With all of the rain we’ve been getting lately, we were anxious to get out and enjoy the outdoors this weekend. Since Emma is a year older and the mosquito season is over, we thought it would be fun to check out this park and trail again. So we packed a picnic lunch and headed out.

When we arrived, the kids checked out the playground. There are large rock climbing walls that you have to scale to get to the top to access the big windy slides. There are also lots of things to hang from (like monkey bars) and balance on, making it a great park for kids to test their abilities. There are a few swings too (two baby swings, two regular swings), but the highlight really is the play structure.

Once the kids had played for a while, we decided to check out the trail. The trail is 1.6km one-way or 3.2km round trip. It starts from the playground and goes through the woods and across wetlands of McLaurin Bay (Baie McLaurin) before coming out at the Ottawa River. At the start of the trail, there is a sign indicating the number of different species of flora and fauna that can be found along the trail. There are hundreds of different species of birds, fish, amphibians, reptiles, mammals, insects and plants. As I read off the statistics to the kids, they became a little bit anxious that we might run into lots of scary animals along the trail.

The first part of the trail winds through the woods and the colours were brilliant. The next segment is a bridge across the marsh at the edge of McLaurin Bay. The bridge is a series of floating docks with railings held together by a cable, so the bridge moves up and down in the water as you step from one piece of the bridge onto the next. The next part of the trail goes by several lookouts. One of them is a deck overlooking an area populated by beavers (no lodges/dams to be seen today) and the other is a tower with a view of the whole bay. The final segment goes through the woods again and comes out between a few homes in a residential area by the Ottawa River.

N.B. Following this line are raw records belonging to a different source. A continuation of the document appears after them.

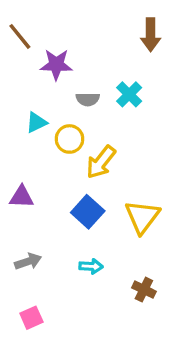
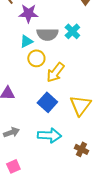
gray semicircle: (88, 99) -> (47, 34), size x1.5
cyan triangle: (36, 122) -> (26, 41), moved
cyan arrow: (91, 266) -> (49, 135), size x1.6

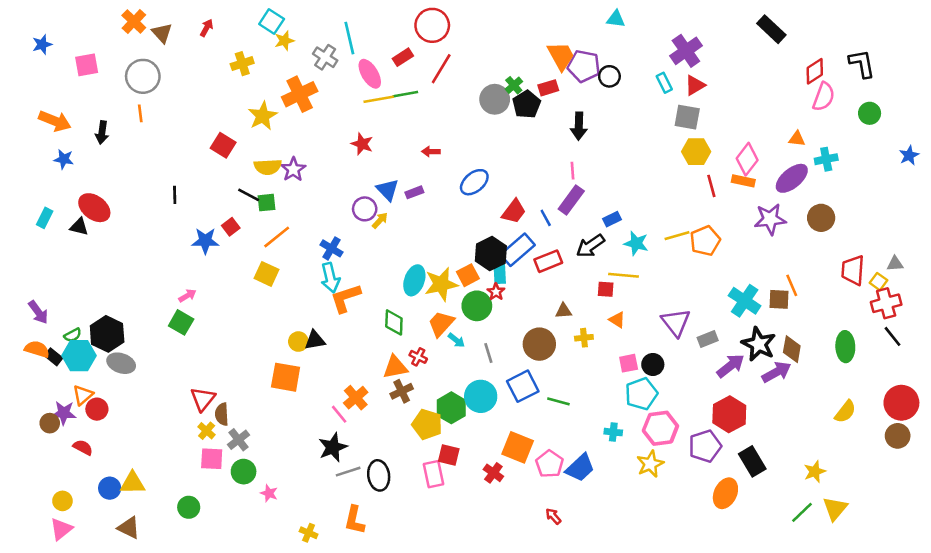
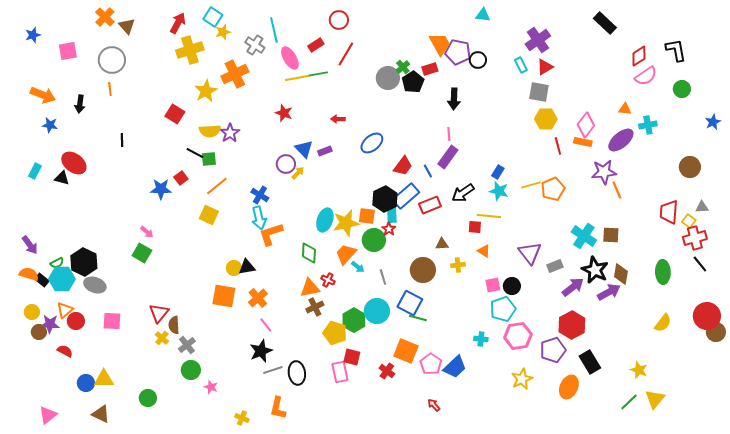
red circle: (432, 25) -> (339, 20), size x0.7
red arrow: (207, 28) -> (178, 23), moved, size x1.5
yellow cross: (242, 64) -> (190, 50), size x1.5
pink semicircle: (824, 97) -> (646, 76), turned 35
black line: (175, 195) -> (122, 140), moved
brown circle: (821, 218) -> (690, 167), moved
blue rectangle: (612, 219) -> (498, 172), moved, turned -32
orange square: (468, 275) -> (367, 216), turned 36
orange line: (792, 285) -> (617, 190), moved
pink arrow: (187, 296) -> (147, 232), turned 72
blue square: (523, 386) -> (410, 303), turned -35
orange cross: (356, 398) -> (258, 298), moved
green line: (558, 401) -> (418, 318), moved
brown circle: (898, 436) -> (716, 332), moved
pink square: (212, 459) -> (112, 321), moved
yellow star: (650, 464) -> (522, 379), moved
yellow star: (815, 472) -> (639, 370), turned -30
yellow circle: (62, 501) -> (32, 312), moved

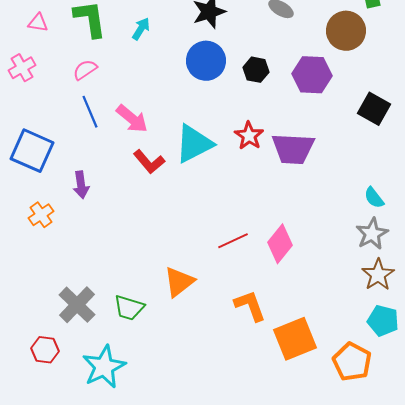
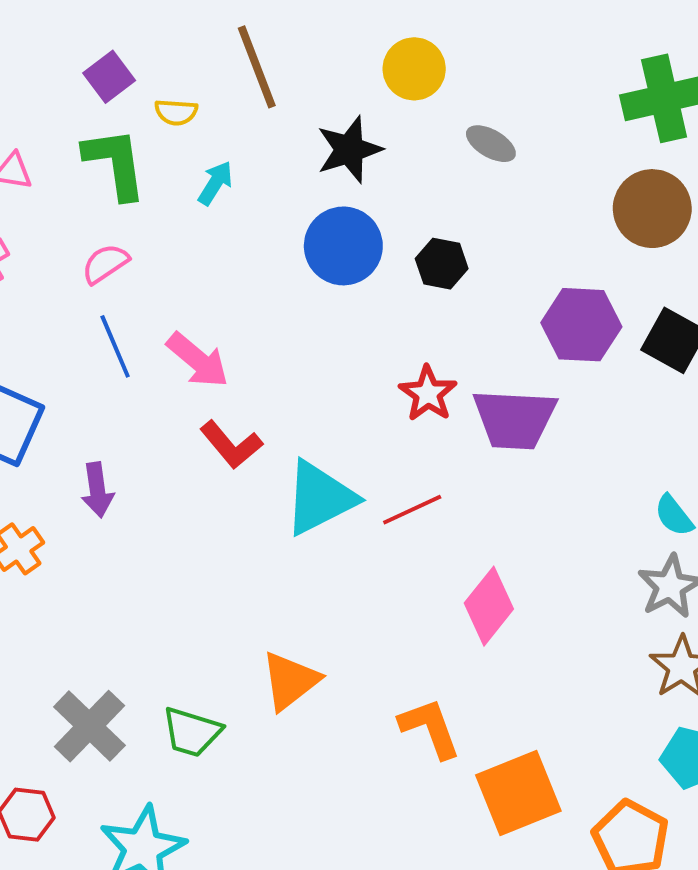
brown circle: (346, 31) -> (652, 209), moved
purple hexagon: (312, 75) -> (581, 325), moved
cyan triangle: (194, 144) -> (320, 498), moved
red line: (233, 241) -> (412, 510), moved

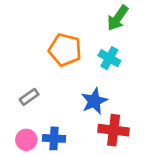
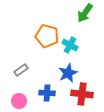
cyan cross: (109, 58) -> (70, 45), moved
blue cross: (54, 138) -> (47, 93), moved

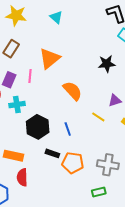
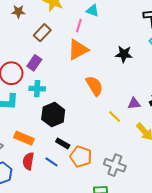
cyan triangle: (56, 17) -> (93, 11), turned -32
black star: (107, 64) -> (124, 54), moved
pink line: (30, 76) -> (79, 26), moved
blue line: (68, 129) -> (52, 162), moved, turned -48

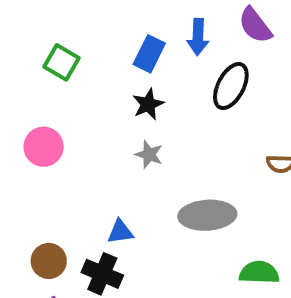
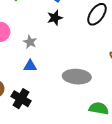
gray star: (149, 154) -> (30, 42), moved
blue triangle: (120, 232) -> (30, 66), moved

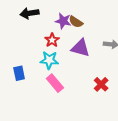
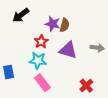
black arrow: (29, 13) -> (21, 15), turned -30
brown semicircle: (76, 22) -> (65, 25), turned -112

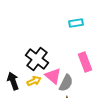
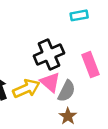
black cross: (37, 59) -> (49, 55), moved, turned 30
yellow arrow: (34, 81) -> (26, 89), size x1.5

I had briefly considered taking our picnic lunch with us on the trail and eating it when we got to the Ottawa River. I’m glad we didn’t though, because the end of the trail at the Ottawa River is all private property except for the very narrow exit of the trail onto the river-side road (Boul. Hurtubise), so there isn’t really anywhere to sit and have a picnic.

All along the trail there is signage indicating the types of birds, fish, trees, and other things that you can find in the nature reserve. The kids enjoyed looking at the pictures and also pointing out the things they spotted along the trail, including different types of squirrels, a dead mouse, a fuzzy caterpillar, interesting mushrooms growing in a tree and plenty of red “Canada” leaves.

Once we got back to the playground, we took out our picnic lunch and ate at one of the picnic tables right next to the play structure. The kids came and went from the table, taking a few bites and then heading off to go down the slide again, and then coming back for more.

The one downside, and perhaps the reason we didn’t stay any longer, is that there are no washrooms at the park. So when nature called, we went on our way…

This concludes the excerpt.